17 people killed in Tehran clashes - News in brief - Evening Standard
       

17 people killed in Tehran clashes

A top US senator said Iran's supreme leader has pushed the conflict there toward a "very brutal outcome", as it was confirmed that at least 17 people are dead.

Indiana Republican Senator Richard Lugar, one of the Senate's most respected voices on foreign affairs, criticised Ayatollah Ali Khamenei for refusing to give in to demonstrators' demands for a re-run of the disputed June 12 election that returned President Mahmoud Ahmadinejad to office.

Mr Lugar told CNN that has laid the ground for a "potentially very brutal outcome at the end of the day".

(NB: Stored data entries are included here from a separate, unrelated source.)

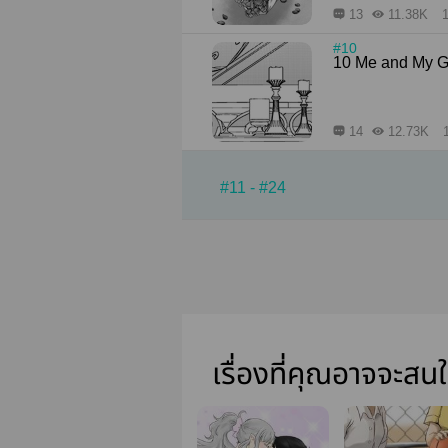
13
11.38K
1
#10
10 Me and My 
14
12.73K
#11 - #24
เรื่องที่คุณอาจจะสน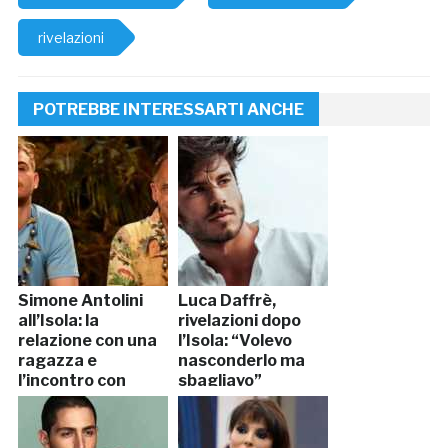
rivelazioni
POTREBBE INTERESSARTI ANCHE
Simone Antolini
Luca Daffrè,
all’Isola: la
rivelazioni dopo
relazione con una
l’Isola: “Volevo
ragazza e
nasconderlo ma
l’incontro con
sbagliavo”
Cecchi Paone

Iran has imposed strict controls on foreign media covering the unrest, saying correspondents cannot go out into the streets to report.

Reporters Without Borders said 20 journalists were arrested over the past week. The BBC said that its Tehran-based correspondent, Jon Leyne, had been asked to leave the country. The BBC said its office remained open.

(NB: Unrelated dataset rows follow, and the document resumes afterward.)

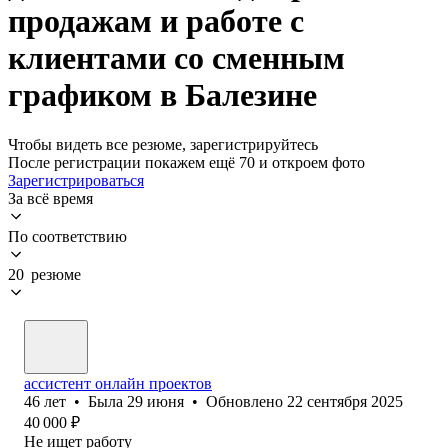
продажам и работе с
клиентами со сменным
графиком в Балезине
Чтобы видеть все резюме, зарегистрируйтесь
После регистрации покажем ещё 70 и откроем фото
Зарегистрироваться
За всё время
По соответствию
20 резюме
ассистент онлайн проектов
46
лет
•
Была
29 июня
•
Обновлено
22 сентября 2025
40 000
₽
Не ищет работу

Iranian Foreign Minister Manouchehr Mottaki held a news conference where he rebuked Britain, France and Germany for raising questions about reports of voting irregularities in hardline Mr Ahmadinejad's re-election - a proclaimed victory which has touched off Iran's most serious internal conflict since the revolution.

Mr Mottaki accused France of taking "treacherous and unjust approaches". But he saved his most pointed criticism for Britain, raising a litany of historical grievances and accusing the country of flying intelligence agents into Iran before the election to interfere with the vote. The election, he insisted, was a "very transparent competition".

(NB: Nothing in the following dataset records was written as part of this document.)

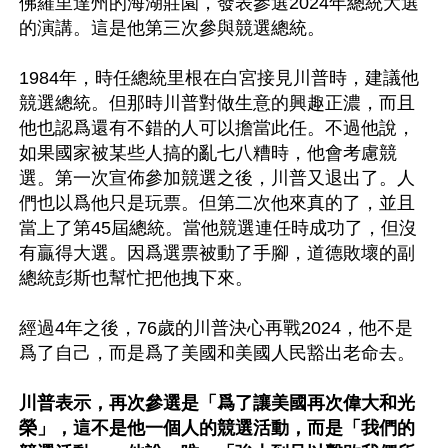
佛羅里達州的海湖莊園，發表參選2024年總統大選
的演講。這是他第三次參與競選總統。

1984年，時任總統里根在白宮接見川普時，建議他
競選總統。但那時川普對做生意的興趣正濃，而且
他也認爲還有不錯的人可以擔當此任。不過他說，
如果國家被某些人搞的亂七八糟時，他會考慮競
選。第一次宣佈參加競選之後，川普又退出了。人
們也以爲他只是玩票。但第二次他來真的了，並且
當上了第45屆總統。當他競選連任時成功了，但沒
有贏得大選。因爲選票被動了手腳，道德敗壞的副
總統彭斯也幫忙把他拽下來。

經過4年之後，76歲的川普決心再戰2024，他不是
爲了自己，而是爲了美國和美國人民豁出老命去。

川普表示，再次參選是「爲了讓美國再次偉大和光
榮」，這不是他一個人的競選活動，而是「我們的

That drew an indignant response from Foreign Secretary David Miliband, who "categorically" denied Britain was meddling. "This can only damage Iran's standing in the eyes of the world," Mr Miliband said.

An eerie calm settled over the streets of Tehran as state media reported at least 10 more deaths in post-election unrest and said authorities arrested the daughter and four other relatives of ex-President Hashemi Rafsanjani, one of Iran's most powerful men.

The reports brought the official death toll for a week of boisterous confrontations to at least 17. State television inside Iran said 10 were killed and 100 injured in clashes yesterday between demonstrators and black-clad police wielding truncheons, tear gas and water cannons.